# Old 2006 Floortoy Boxcab Project Revisited



## vsmith (Jan 2, 2008)

Sherman, set the Way Back Machine for 2006, I found this interesting find in a old antique toy store, 










Its an old japanese floor toy from the 60's, I thought it would be a great Boxcab, and it went through a few versions, this was the the last incarnation until I used the bricks for something else










Now with a new harbor layout in the works I needed appropriate motive power, I still had the shell but needed a drive brick, I had this idea in the back of my mind now for a while so one day I just started cutting, when I was done this is what I ended up with.



















Thats a Bachmann Thomas drive brick, I had to use it for something as Thomas just never really worked on any of my layouts. 

The Naughty Bits:



















and special mention for the coupler mounts as they were the real tricky part of this bash. The rest was just mindless razorsaw violence.
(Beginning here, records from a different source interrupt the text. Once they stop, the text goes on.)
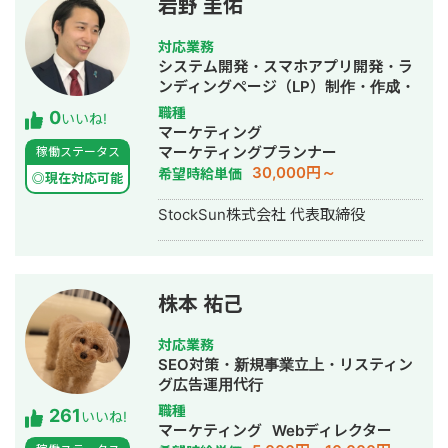
岩野 圭佑
フロントエンドエンジニア兼総合Web
マーケターとして活動。現在はWebコ
対応業務
ンサルティング会社を創設し、法人と
システム開発・スマホアプリ開発・ラ
してStockSunに参画。
ンディングページ（LP）制作・作成・
Youtubeチャンネル運営代行・立ち上
職種
0
いいね!
げ・ECサイト構築・ネットショップ作
マーケティング
成代行・SEO対策・新規事業立上・
マーケティングプランナー
稼働ステータス
SNS運用代行・ホームページ制作・作
30,000円～
希望時給単価
◎現在対応可能
成・リスティング広告運用代行・動画
制作・動画編集
StockSun株式会社 代表取締役
株本 祐己
対応業務
SEO対策・新規事業立上・リスティン
グ広告運用代行
職種
261
いいね!
マーケティング
Webディレクター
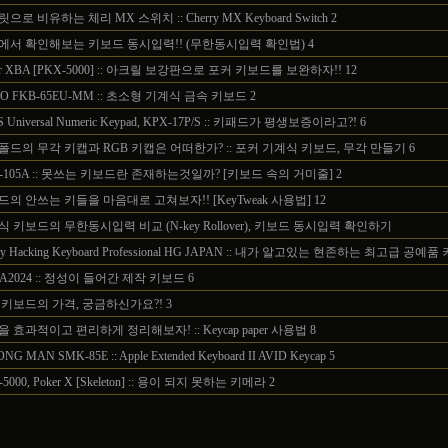
으로 비유하는 체리 MX 스위치 :: Cherry MX Keyboard Switch
2
에서 확인해보는 키보드 동시입력!! (무한동시입력 확인법)
4
er XBA [PKX-5000] :: 아크릴 보강판으로 포커 키보드를 보완하자!!
12
CO FKB-65EU-MM :: 초소형 기계식 금속 키보드
2
S Universal Numeric Keypad, KPX-17P/S :: 키패드가 평생보증이라고?!
6
폴드의 무각 키캡과 RGB 키캡은 어떠한가? :: 포커 기계식 키보드, 무각 만들기
6
-105A :: 못쓰는 키보드란 존재하는것일까? [키보드 속의 거미줄]
2
의 안쓰는 키들을 마음대로 고쳐보자!! [KeyTweak 사용법]
12
 키보드의 무한동시입력 비교 (N-key Rollover), 키보드 동시입력 확인하기
py Hacking Keyboard Professional HG JAPAN :: 내가 알고있는 현존하는 최고급 공예
A2024 :: 정성이 들어간 제작 키보드
6
 키보드의 가격, 궁금하신가요?!
3
 효과적이고 편리하게 정리해보자! :: Keycap paper 사용법
8
NG MAN SMK-85E :: Apple Extended Keyboard II AVID Keycap
5
5000, Poker X [Skeleton] :: 용이 되지 못하는 키메라
2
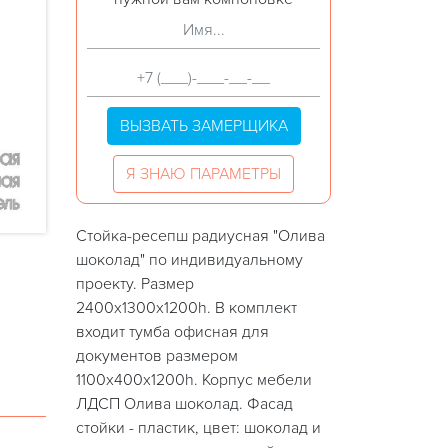
ВЫЗВАТЬ ЗАМЕРЩИКА
Я ЗНАЮ ПАРАМЕТРЫ
Стойка-ресепш радиусная "Олива
шоколад" по индивидуальному
проекту. Размер
2400х1300х1200h. В комплект
входит тумба офисная для
документов размером
1100х400х1200h. Корпус мебели
ЛДСП Олива шоколад. Фасад
стойки - пластик, цвет: шоколад и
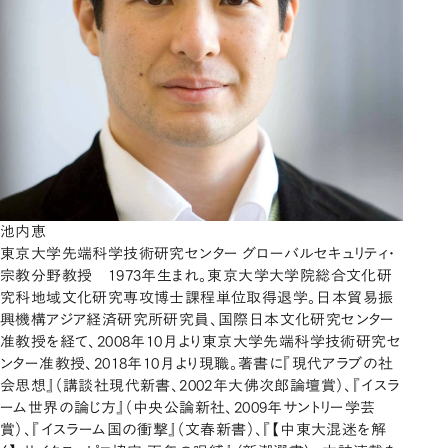
池内恵
東京大学先端科学技術研究センター グローバルセキュリティ・
宗教分野教授 1973年生まれ。東京大学大学院総合文化研
究科地域文化研究専攻博士課程単位取得退学。日本貿易振
興機構アジア経済研究所研究員、国際日本文化研究センター
准教授を経て、2008年10月より東京大学先端科学技術研究セ
ンター准教授、2018年10月より現職。著書に『現代アラブの社
会思想』（講談社現代新書、2002年大佛次郎論壇賞）、『イスラ
ーム世界の論じ方』（中央公論新社、2009年サントリー学芸
賞）、『イスラーム国の衝撃』（文春新書）、『【中東大混迷を解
Paint next, just plain black this time.


----------



## DKRickman (Mar 25, 2008)

I like it! It needs a pantograph, though...


----------



## Dave Meashey (Jan 2, 2008)

That's neat, Victor! 

It kind of resembles what an early diesel hydraulic experiment might look like. Methinks it might want some kind of jackshaft coming down out of the carbody, but maybe not. After all, it's your project. 

Best, 
David Meashey


----------



## vsmith (Jan 2, 2008)

Posted By DKRickman on 10 Dec 2012 04:47 AM 
I like it! It needs a pantograph, though... 
The thought has crossed my mind


----------



## tj-lee (Jan 2, 2008)

Vic, 

Great project! 

Best, 
TJ


----------



## vsmith (Jan 2, 2008)

Project finally[/i] finished, may add some light weathering down the line but the major work is now done, ready for service:





























































Yes, I already know...


----------



## DKRickman (Mar 25, 2008)




----------



## Dave Meashey (Jan 2, 2008)

DK; 

The same thought went through my mind. I did eventually realize the word was supposed to be Gotham! 

Great model Victor. 

Tasty photo DK. 

Best, 
David Meashey


----------



## steamtom1 (Jan 2, 2008)

I always thought that boxcabs were so ugly, they were beautiful...


----------